Thursday, September 19, 2019

Democratic candidates will try to engage LGBTQ voters during Friday night forum



On Friday evening, there is going to be a Democratic candidate forum focused solely on the LGBTQ community and our issues. The fact that openly gay candidate Pete Buttigieg will be there is a milestone in itself.

The event, however, will not be unprecedented. The last LGBTQ candidate forum was held in 2007. And as MSNBC points out, much has changed since then.

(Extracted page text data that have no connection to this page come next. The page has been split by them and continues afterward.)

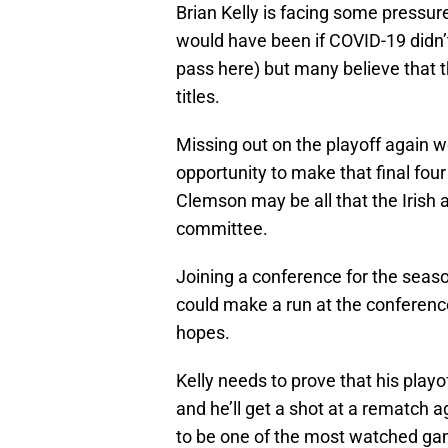
Brian Kelly is facing some pressure
would have been if COVID-19 didn
pass here) but many believe that t
titles.
Missing out on the playoff again w
opportunity to make that final fou
Clemson may be all that the Irish 
committee.
Joining a conference for the seaso
could make a run at the conference
hopes.
Kelly needs to prove that his play
and he’ll get a shot at a rematch 
to be one of the most watched games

The last time such an event took place was in November 2007, with Hillary Clinton and Barack Obama among the participants. In the 12 years since, the country has undergone a revolution in terms of LGBTQ rights and acceptance. 
The mere presence on stage of the openly gay Buttigieg, the mayor of South Bend, Indiana, is a symbol of all that has changed for Democrats since the last forum.
In 2007, the Defense of Marriage Act banned the federal government from recognizing same-sex unions like Buttigieg’s. Gay Navy officers like Buttigieg were banned from serving openly because of the military’s “don’t ask, don’t tell” policy. Only two states — Connecticut and Massachusetts — had legalized same-sex marriage, and many more had recently enacted constitutional bans against it. 
The front-runners in 2007 found that supporting same-sex marriage was too risky, and only two moonshot candidates — Dennis Kucinich, a congressman from Ohio, and Mike Gravel, a former senator from Alaska — endorsed it at the 2007 forum, which was presented by Logo TV and the Human Rights Campaign. Gravel criticized rivals for “playing it safe,” while Kucinich said, “When you understand what real equality is, you understand that people who love each other must have the opportunity to be able to express that in a way that's meaningful." 
Hillary Clinton’s message to the LGBTQ community about her opposition to same-sex marriage? “I prefer to think of it as being very positive about civil unions,” Clinton, then a senator from New York, said at the time. 
Barack Obama, then a senator from Illinois, promised that as president he would ensure that existing legal rights “are recognized and enforced” for LGBTQ people. 
Clinton and Obama’s positions leading into the 2008 presidential race were shared by a majority of Americans. Even in 2009, just 37 percent of Americans supported same-sex marriage, according to Pew. 
Today, public opinion has swung hard in the opposite direction. Now, a majority of Americans support same-sex marriage, according to Pew, and nearly 70 percent back nondiscrimination protections for LGBTQ people, according to the nonprofit research firm Public Religion Research Institute.

As MSNBC points out, marriage is not longer the big issue.

Most candidates — if not all — have publicly supported bans on conversion therapy for minors, ending the Trump administration’s ban on transgender military service, and rolling back the spread of religious “refusal” rules that allow ostensibly religious businesses to decline to serve LGBTQ members of the public. Candidates have also spoken about the need for the Equality Act as a law that would prevent LGBTQ people from getting legally married one day, then fired the next, because of state laws that still do not protect LGBTQ people from employment discrimination.

No doubt, a majority of us will be watching with much interest at what Joe Biden, Cory Booker, Pete Buttigieg, Julián Castro, Tulsi Gabbard, Kamala Harris, Amy Klobuchar, Joe Sestak, Elizabeth Warren, and Marianne Williamson candidates propose to do for the LGBTQ community.